First-time buyers, market mobility

Some analysts have questioned whether the proposal could deepen divides between longtime homeowners and first-time buyers — particularly because longtime owners already benefit from Florida’s homestead protections that cap annual assessment increases.

Silverman argued the proposal is designed to help buyers enter the market rather than reward existing owners.

“I think that this was built for the first-time buyer, which people should get really excited about,” she said. “When we lower the cost of affordability, it literally brings buyers off the sidelines and into houses.”

She cited that lower monthly ownership costs often determine whether some buyers qualify for mortgages at all.

“This bill could actually be the difference between qualifying versus not qualifying,” Silverman said. “People have to remember, this isn’t the market of 2021. We’re not competing against 15 offers where we have to waive an appraisal. Buyers have room to breathe, whether they’re first- time or seasoned.”

Davis said the proposal may also encourage existing homeowners to move up into larger homes after years of remaining sidelined by high mortgage rates.

“I think there’s pent-up demand for the move up, for home sellers and the buyer,” he said. So many people still have that 3.5% interest rate. I think mathematically, this may allow that home seller to say, ‘You know what? I can go ahead and sell my home because I’m now factoring moving into a different home.

“If you tell me I don’t have to pay property tax on that $600,000 home, it’s going to be a a different story than before.”
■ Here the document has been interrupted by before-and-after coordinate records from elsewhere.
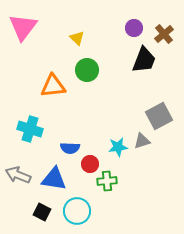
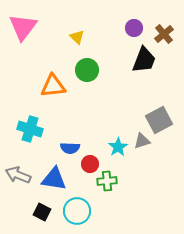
yellow triangle: moved 1 px up
gray square: moved 4 px down
cyan star: rotated 24 degrees counterclockwise
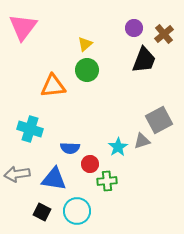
yellow triangle: moved 8 px right, 7 px down; rotated 35 degrees clockwise
gray arrow: moved 1 px left, 1 px up; rotated 30 degrees counterclockwise
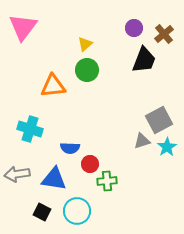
cyan star: moved 49 px right
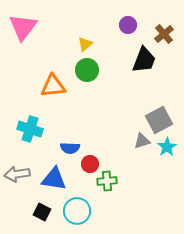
purple circle: moved 6 px left, 3 px up
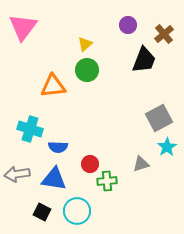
gray square: moved 2 px up
gray triangle: moved 1 px left, 23 px down
blue semicircle: moved 12 px left, 1 px up
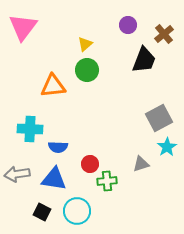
cyan cross: rotated 15 degrees counterclockwise
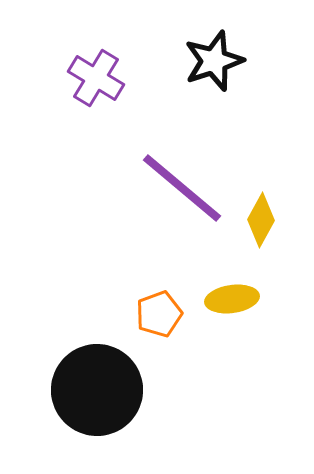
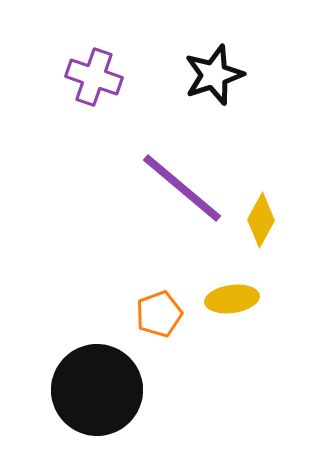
black star: moved 14 px down
purple cross: moved 2 px left, 1 px up; rotated 12 degrees counterclockwise
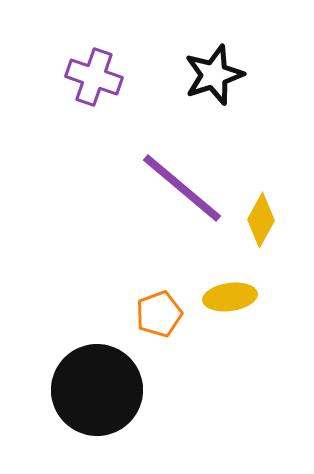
yellow ellipse: moved 2 px left, 2 px up
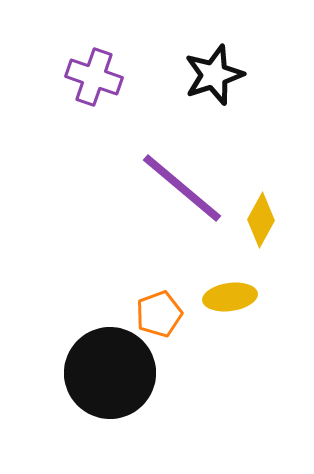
black circle: moved 13 px right, 17 px up
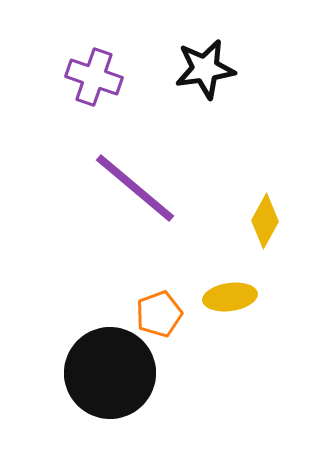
black star: moved 9 px left, 6 px up; rotated 10 degrees clockwise
purple line: moved 47 px left
yellow diamond: moved 4 px right, 1 px down
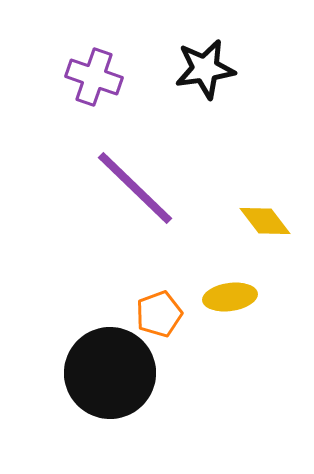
purple line: rotated 4 degrees clockwise
yellow diamond: rotated 66 degrees counterclockwise
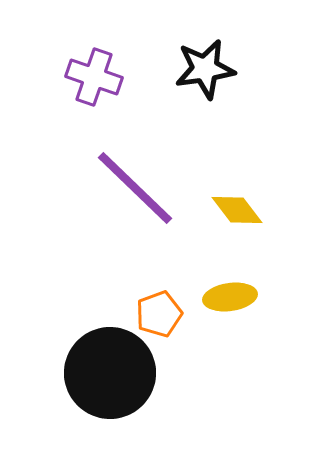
yellow diamond: moved 28 px left, 11 px up
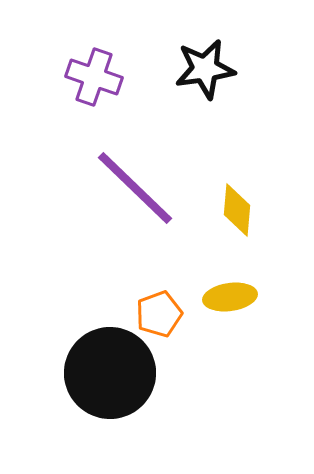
yellow diamond: rotated 42 degrees clockwise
Renters and local governments

The proposal has also sparked debate over whether local governments would shift more tax burdens onto renters, apartment owners and commercial property owners.

Silverman — who owns rental properties in Florida — said landlords are already under significant pressure from rising insurance and property costs.

She said landlords currently have limited ability to raise rents because many tenants are already stretched financially.

“We have more inventory than ever before, and the landlords know that right now, renters cannot support any absorption in an increased rental payment,” Silverman said. “Because, again, gas, groceries and everything costs too much right now. The concern about [costs] shifting to renters is absolutely valid, but the market’s doing the real work to keep that in check.

“The biggest threat is to the landlords, because what happens when the small mom and pops can’t make the numbers work and we’re forced to sell? I believe that this is where the institutions who are doing build-to-rent are going to capitalize.”

Davis said broader impact of the proposal will ultimately depend on lawmakers balancing affordability relief with long-term funding stability for local governments and public services.

Still, he believes the measure could reshape the way buyers evaluate Florida real estate for years to come.

“Florida is one of those states that the housing market has always been strong, lots of jobs created, lots of economic booms and incentive created around housing,” Davis said.  “Now, with this [tax proposal] it feels to me like this is less of a housing play and it’s more of a jobs play. With good paying jobs, come homeowners that can perhaps now afford a home they might not have been able to before.”